(a) Find the eigenvalues and eigenstates of the spin operator \vec{S} of an electron in the direction of a unit vector \vec{n}, where \vec{n} is arbitrary.
(b) Find the probability of measuring \vec{S}_{z} =-\hbar/2.
(c) Assuming that the eigenvectors of the spin calculated in (a) correspond to t = 0, find these eigenvectors at time t.
(a)We need to solve
\vec{n}.\vec{S}|\lambda〉 =\frac{\hbar }{2} \lambda |\lambda 〉, (5.233)

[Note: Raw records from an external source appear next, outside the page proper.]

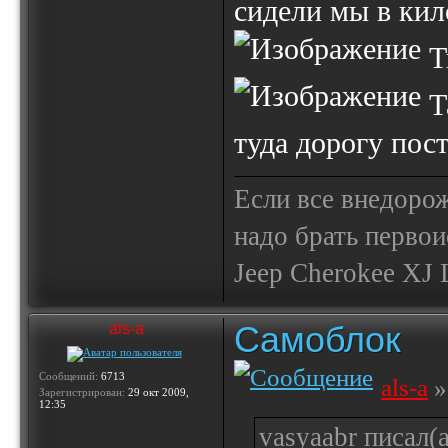
сидели мы в кил
Т
Т
туда дорогу пост
Если все внедор
надо брать первои
Jeep Cherokee XJ Li
Самоблок
als-a
Сообщений:
6713
als-a
»
Зарегистрирован:
29 окт 2009,
12:35
vasyaabr писал(а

where \vec{n}, a unit vector pointing along an arbitrary direction, is given in spherical coordinates by
\vec{n}=(\sin \theta \cos \varphi )\vec{i}+(\sin \theta \sin \varphi )\vec{j}+(\cos \theta )\vec{k}, (5.234)
with 0\leq \theta \leq \pi and 0\leq \varphi \leq 2\pi . We can thus write
\vec{n}.\vec{S}=(\sin \theta \cos \varphi \vec{i}+\sin \theta \sin \varphi \vec{j}+\cos \theta \vec{k}).(S_{x}\vec{i}+ S_{y}\vec{j} +S_{z} \vec{k})
=S_{x}\sin \theta \cos \varphi +S_{y}\sin \theta \sin \varphi +S_{z}\cos \theta . (5.235)
Using the spin matrices, we can write this equation in the following matrix form:
\vec{n}.\vec{S}=\frac{\hbar }{2} \left(\begin{matrix} 0 & 1 \\ 1 & 0 \end{matrix} \right) \sin \theta \cos \varphi +\frac{\hbar }{2} \left(\begin{matrix} 0 & -i \\ i & 0 \end{matrix} \right)\sin \theta \sin \varphi+\frac{\hbar }{2} \left(\begin{matrix} 1 & 0 \\ 0 & -1 \end{matrix} \right)\cos \theta=\frac{\hbar }{2}\left(\begin{matrix} \cos \theta & \sin \theta (\cos \varphi -i\sin \varphi ) \\ \sin \theta (\cos \varphi +i\sin \varphi ) & -\cos \theta \end{matrix} \right)
=\frac{\hbar }{2}\left(\begin{matrix} \cos \theta & e^{-i\varphi }\sin \theta \\ e^{i\varphi }\sin \theta & -\cos \theta \end{matrix} \right). (5.236)
Diagonalization of this matrix leads to the secular equation
-\frac{\hbar ^{2} }{4} (\cos \theta -\lambda )(\cos \theta +\lambda )-\frac{\hbar ^{2} }{4}\sin ^{2} \theta =0, (5.237)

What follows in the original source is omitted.